The Enneagram can be a remarkably efficient way to handle a room full of people — if you’re willing to bend the rules against typing friends, family, and slight acquaintances. Typing famous or fictional figures is a mainstay of Enneagram content. What do I have in common with Princess Diana, Rush Limbaugh and George Costanza? We’re all Type 6, ‘the Loyalist’. How about philosophers Plato, Noam Chomsky and Celine Dion? They are all Type 1, ‘the Reformer’. Ringo Starr is a Type 9, ‘the Peacemaker’, and Charlie Brown is a Type 4, ‘the Artist’. But we already knew that.
Enneagramming makes appealing, soothing sense out of a complicated world. Medievals subscribed to the quasi-medical concept of the four humors. Modern children’s entertainment frequently sorts its characters along similar lines. By adulthood, our desire to categorize has morphed into the corporately omnipresent Myers-Briggs Type Indicator, or into astrology, the preferred sorting system of trendy urban creatives. Merge this impulse with the iron law of the internet — ‘If it exists, there is bespoke lifestyle content in it’ — and you have the Enneagram.

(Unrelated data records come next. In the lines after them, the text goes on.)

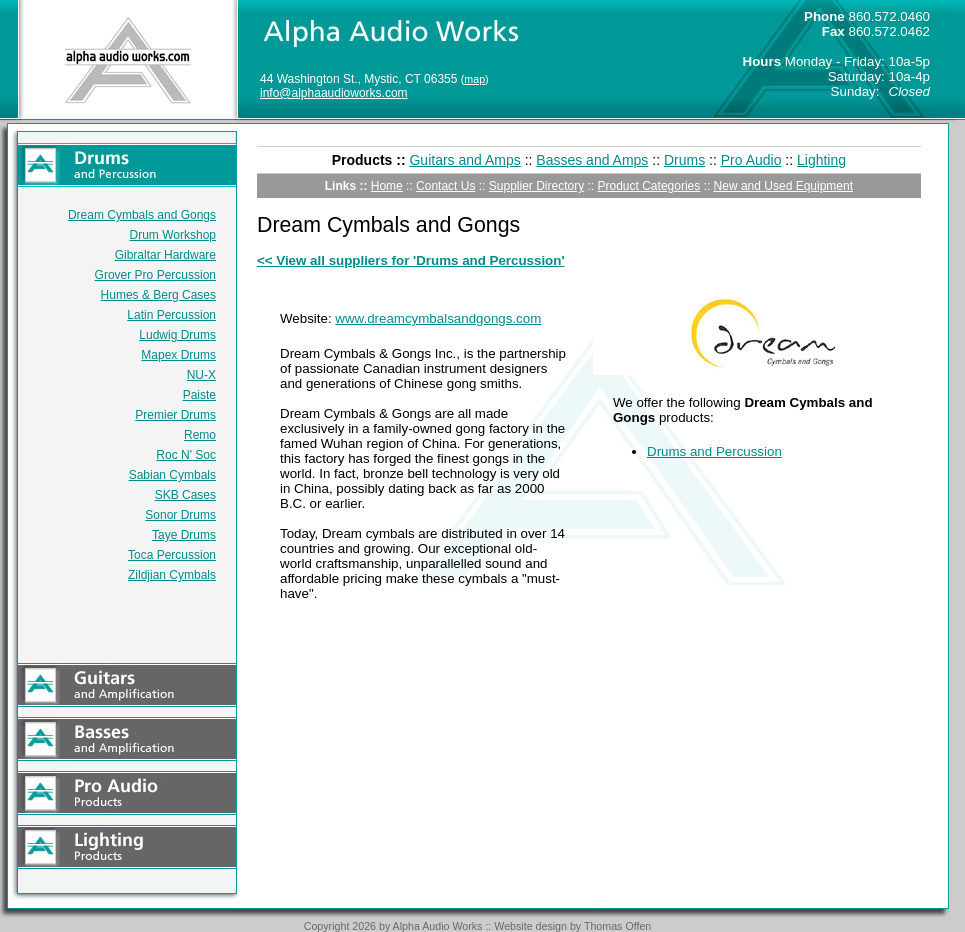 This screenshot has height=932, width=965. I want to click on Sonor Drums, so click(180, 515).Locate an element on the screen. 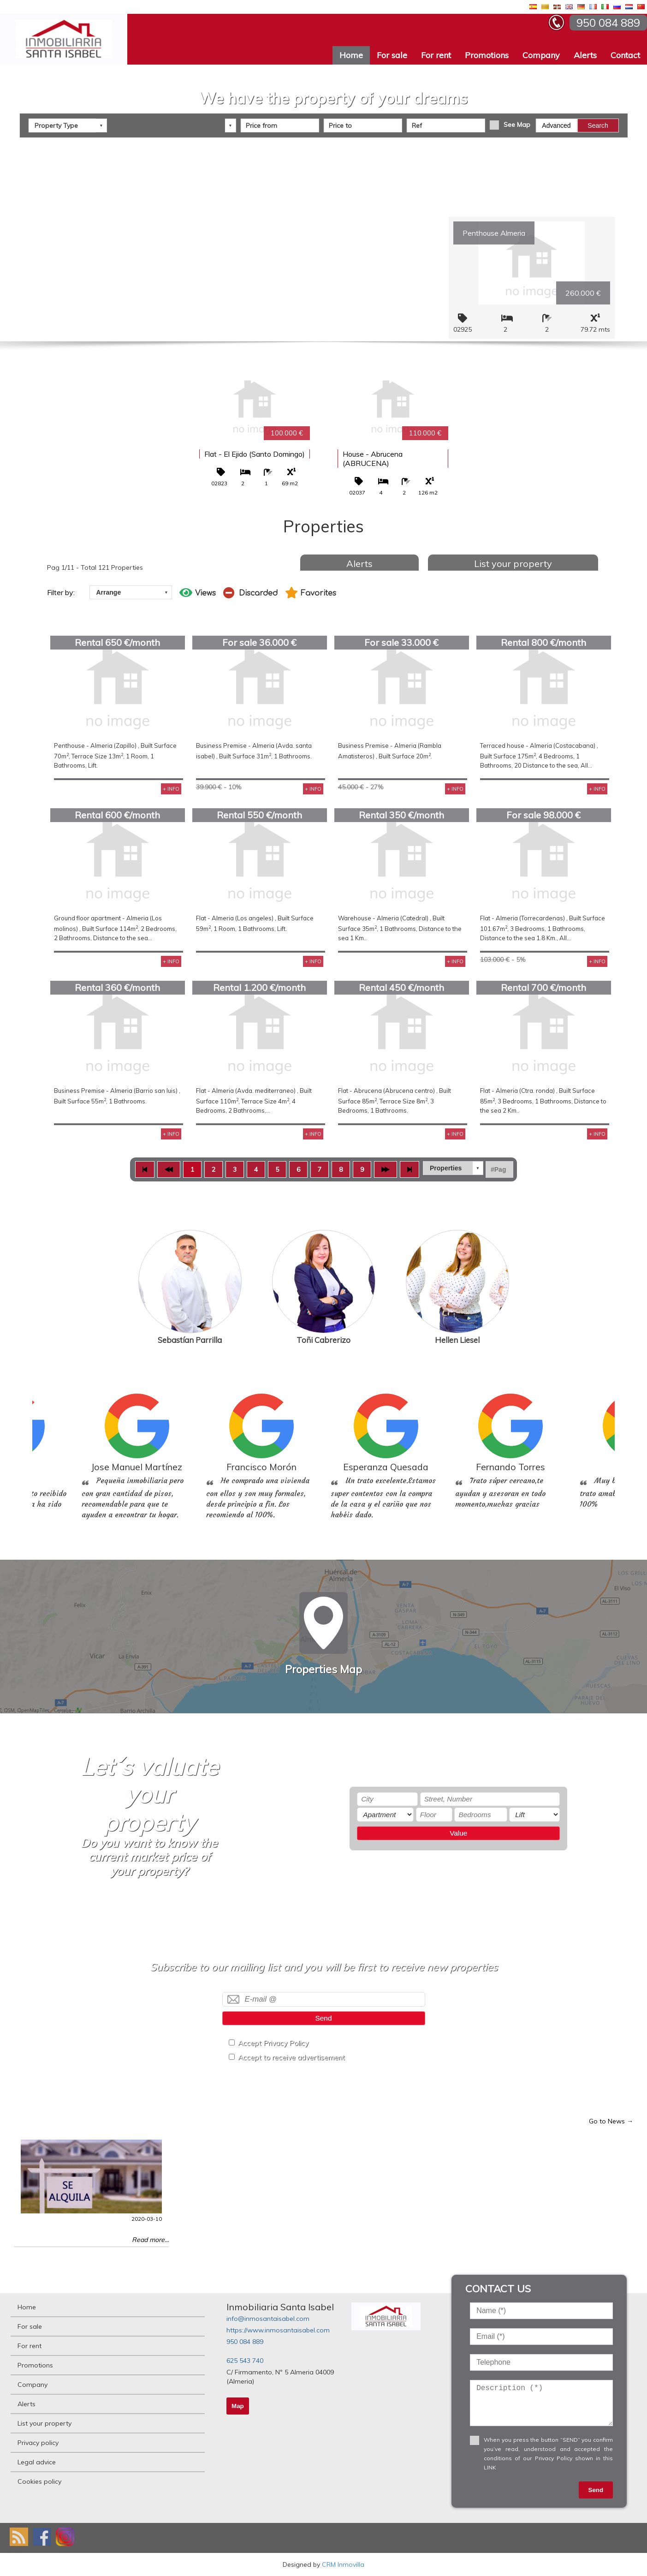 The image size is (647, 2576). Home is located at coordinates (351, 55).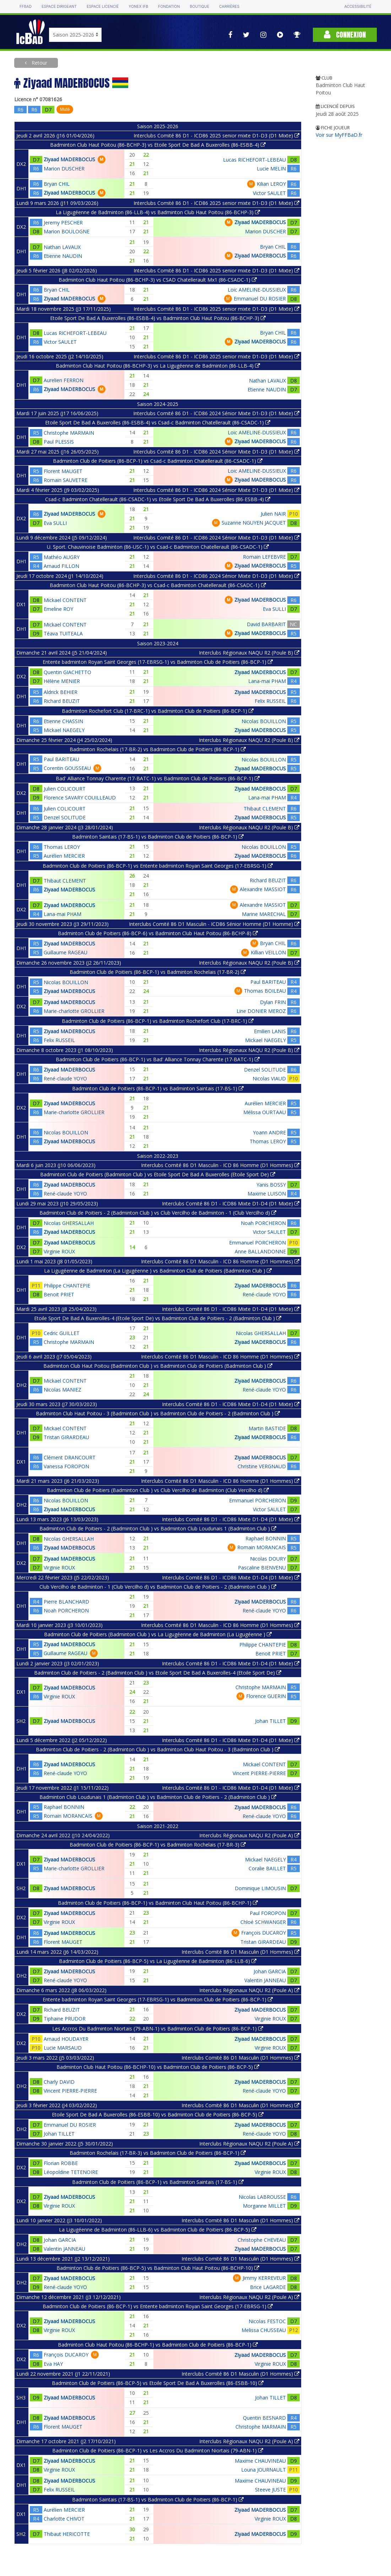  What do you see at coordinates (339, 134) in the screenshot?
I see `Voir sur MyFFBaD.fr` at bounding box center [339, 134].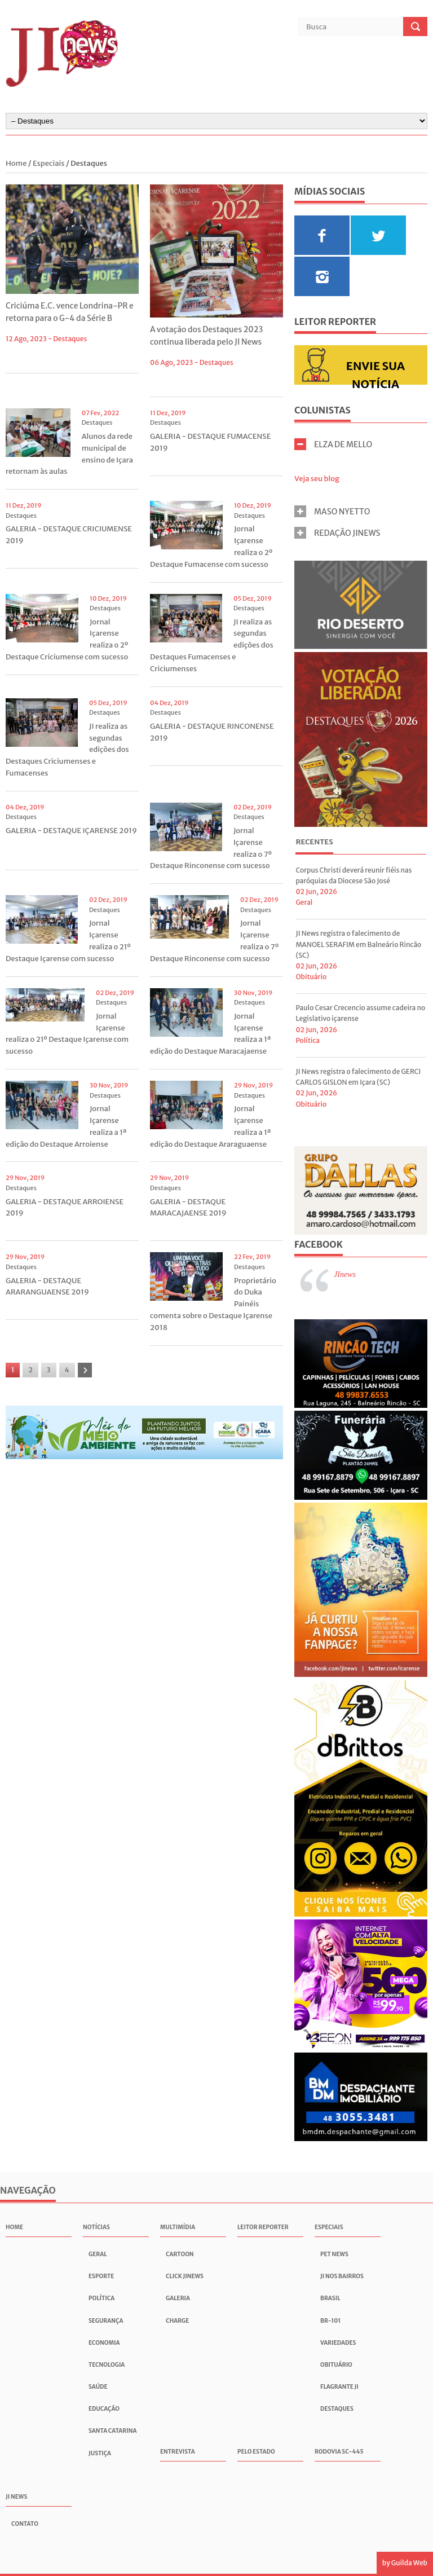 The width and height of the screenshot is (433, 2576). I want to click on Contato, so click(24, 2523).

Something else is at work here, too. The Enneagram experienced its publishing boom in the crunchy Nineties. But online searches for the topic were negligible until a rapid rise in 2017, coinciding, perhaps, with anxiety and political instability. The Enneagram is politically neutral, but Enneagram culture is dominated by white Christian Southern women. Perhaps it offers an emotionally satisfying alternative to the crassness of identity politics: a soft tribalism with a shared understanding, but without the stigma of joining an explicit out-group. And if a Facebook community dedicated to the trials and tribulations of ‘Type 3 Life’ is this demographic’s alternative to QAnon conspiracy-swapping, then that’s all to the good.
Personally, I prefer the funky Nineties paperbacks you find in Catskills bargain basements to the Instagram accounts or podcasts. It’s my small resistance to the unstoppable march of all concepts toward their eventual repackaging as Self-Care Tips. Goofy as it is, the Enneagram has actually given me useful insights into my personality and inspired many hours of conversation with friends and family – not just gossip. Whatever your type, I advise approaching the Enneagram with a Type 6’s healthy skepticism, but a Type 7’s sense of fun.